# Activity
Give the entries again exactly; drop the pictures.

# Extracted records

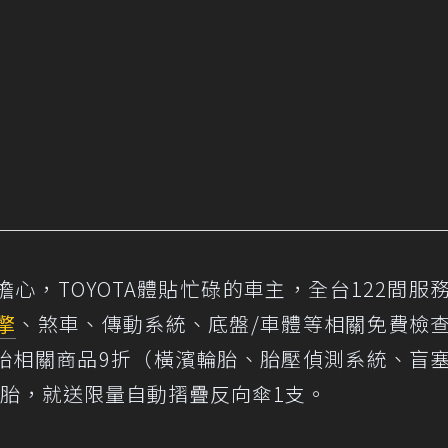
心，TOYOTA體貼忙碌的車主，全台122間服
擎
、煞車、傳動系統、底盤/車體等相關免費檢
胎相關商品9折（橫濱輪胎、胎壓偵測系統、盲
輪胎，就送限量自動摺疊反向傘1支。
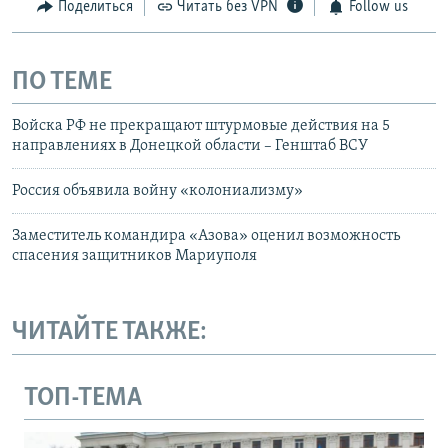
Поделиться
Читать без VPN
Follow us
ПО ТЕМЕ
Войска РФ не прекращают штурмовые действия на 5
направлениях в Донецкой области – Генштаб ВСУ
Россия объявила войну «колониализму»
Заместитель командира «Азова» оценил возможность
спасения защитников Мариуполя
ЧИТАЙТЕ ТАКЖЕ:
ТОП-ТЕМА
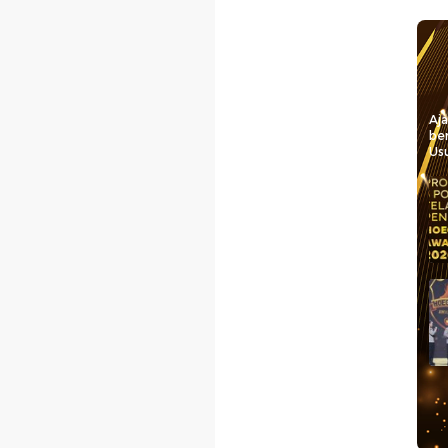
Aj
be
Usu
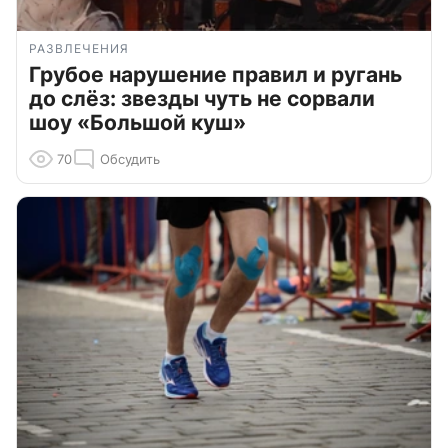
РАЗВЛЕЧЕНИЯ
Грубое нарушение правил и ругань
до слёз: звезды чуть не сорвали
шоу «Большой куш»
70
Обсудить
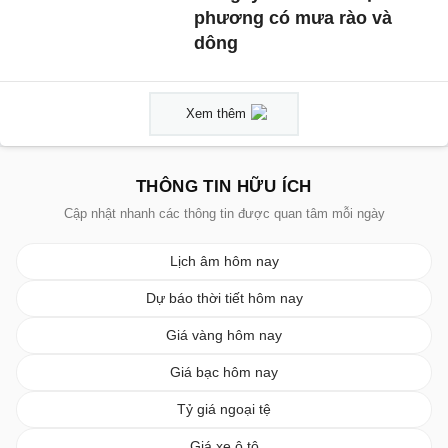
phương có mưa rào và
dông
Xem thêm
THÔNG TIN HỮU ÍCH
Cập nhật nhanh các thông tin được quan tâm mỗi ngày
Lịch âm hôm nay
Dự báo thời tiết hôm nay
Giá vàng hôm nay
Giá bạc hôm nay
Tỷ giá ngoại tệ
Giá xe ô tô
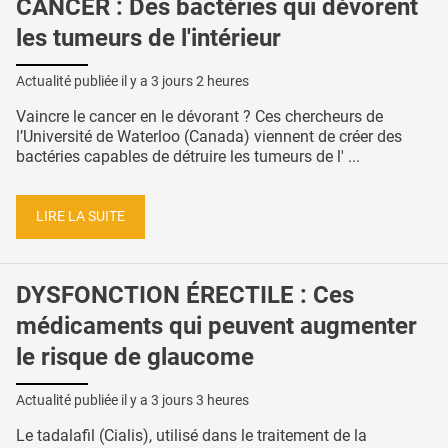
CANCER : Des bactéries qui dévorent
les tumeurs de l'intérieur
Actualité publiée il y a
3 jours 2 heures
Vaincre le cancer en le dévorant ? Ces chercheurs de
l’Université de Waterloo (Canada) viennent de créer des
bactéries capables de détruire les tumeurs de l' ...
LIRE LA SUITE
DYSFONCTION ÉRECTILE : Ces
médicaments qui peuvent augmenter
le risque de glaucome
Actualité publiée il y a
3 jours 3 heures
Le tadalafil (Cialis), utilisé dans le traitement de la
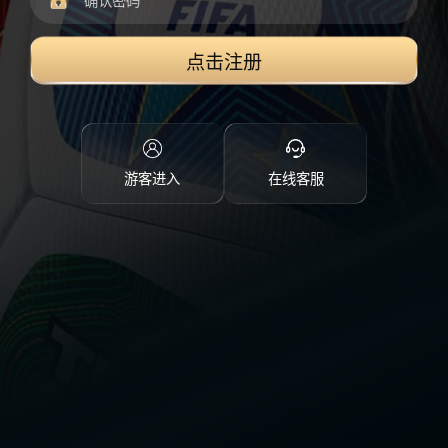
点击注册
游客进入
在线客服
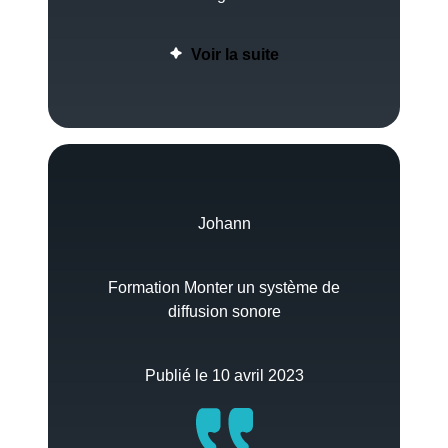
Voir la suite
Johann
Formation Monter un système de
diffusion sonore
Publié le 10 avril 2023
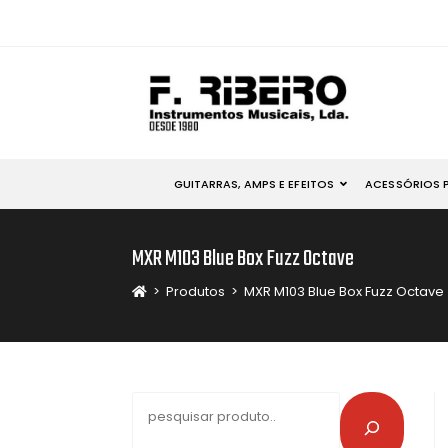
GUITARRAS, AMPS E EFEITOS
ACESSÓRIOS 
MXR M103 Blue Box Fuzz Octave
>
Produtos
>
MXR M103 Blue Box Fuzz Octave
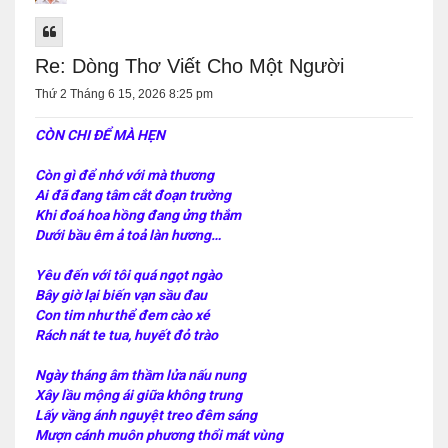
Re: Dòng Thơ Viết Cho Một Người
Thứ 2 Tháng 6 15, 2026 8:25 pm
CÒN CHI ĐỂ MÀ HẸN
Còn gì để nhớ với mà thương
Ai đã đang tâm cắt đoạn trường
Khi đoá hoa hồng đang ửng thắm
Dưới bầu êm ả toả làn hương…
Yêu đến với tôi quá ngọt ngào
Bây giờ lại biến vạn sầu đau
Con tim như thể đem cào xé
Rách nát te tua, huyết đỏ trào
Ngày tháng âm thầm lửa nấu nung
Xây lầu mộng ái giữa không trung
Lấy vầng ánh nguyệt treo đêm sáng
Mượn cánh muôn phương thổi mát vùng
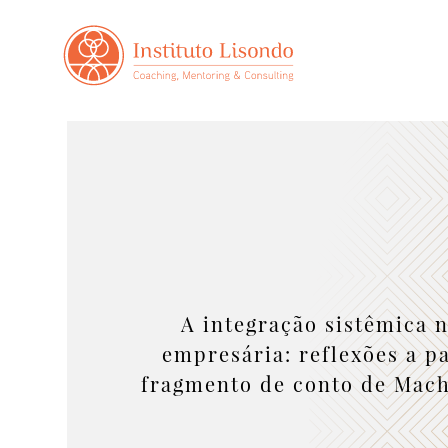
A integração sistêmica n
empresária: reflexões a p
fragmento de conto de Mach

# Answer to this task
心，TOYOTA體貼忙碌的車主，全台122間服
擎
、煞車、傳動系統、底盤/車體等相關免費檢
胎相關商品9折（橫濱輪胎、胎壓偵測系統、盲
輪胎，就送限量自動摺疊反向傘1支。
Поделиться
Читать без VPN
Follow us
ПО ТЕМЕ
Войска РФ не прекращают штурмовые действия на 5
направлениях в Донецкой области – Генштаб ВСУ
Россия объявила войну «колониализму»
Заместитель командира «Азова» оценил возможность
спасения защитников Мариуполя
ЧИТАЙТЕ ТАКЖЕ:
ТОП-ТЕМА
Aj
be
Usu
РАЗВЛЕЧЕНИЯ
Грубое нарушение правил и ругань
до слёз: звезды чуть не сорвали
шоу «Большой куш»
70
Обсудить
phương có mưa rào và
dông
Xem thêm
THÔNG TIN HỮU ÍCH
Cập nhật nhanh các thông tin được quan tâm mỗi ngày
Lịch âm hôm nay
Dự báo thời tiết hôm nay
Giá vàng hôm nay
Giá bạc hôm nay
Tỷ giá ngoại tệ
Giá xe ô tô
CANCER : Des bactéries qui dévorent
les tumeurs de l'intérieur
Actualité publiée il y a
3 jours 2 heures
Vaincre le cancer en le dévorant ? Ces chercheurs de
l’Université de Waterloo (Canada) viennent de créer des
bactéries capables de détruire les tumeurs de l' ...
LIRE LA SUITE
DYSFONCTION ÉRECTILE : Ces
médicaments qui peuvent augmenter
le risque de glaucome
Actualité publiée il y a
3 jours 3 heures
Le tadalafil (Cialis), utilisé dans le traitement de la
点击注册
游客进入
在线客服
Voir la suite
Johann
Formation Monter un système de
diffusion sonore
Publié le 10 avril 2023
GUITARRAS, AMPS E EFEITOS
ACESSÓRIOS 
MXR M103 Blue Box Fuzz Octave
>
Produtos
>
MXR M103 Blue Box Fuzz Octave
Re: Dòng Thơ Viết Cho Một Người
Thứ 2 Tháng 6 15, 2026 8:25 pm
CÒN CHI ĐỂ MÀ HẸN
Còn gì để nhớ với mà thương
Ai đã đang tâm cắt đoạn trường
Khi đoá hoa hồng đang ửng thắm
Dưới bầu êm ả toả làn hương…
Yêu đến với tôi quá ngọt ngào
Bây giờ lại biến vạn sầu đau
Con tim như thể đem cào xé
Rách nát te tua, huyết đỏ trào
Ngày tháng âm thầm lửa nấu nung
Xây lầu mộng ái giữa không trung
Lấy vầng ánh nguyệt treo đêm sáng
Mượn cánh muôn phương thổi mát vùng
A integração sistêmica n
empresária: reflexões a p
fragmento de conto de Mach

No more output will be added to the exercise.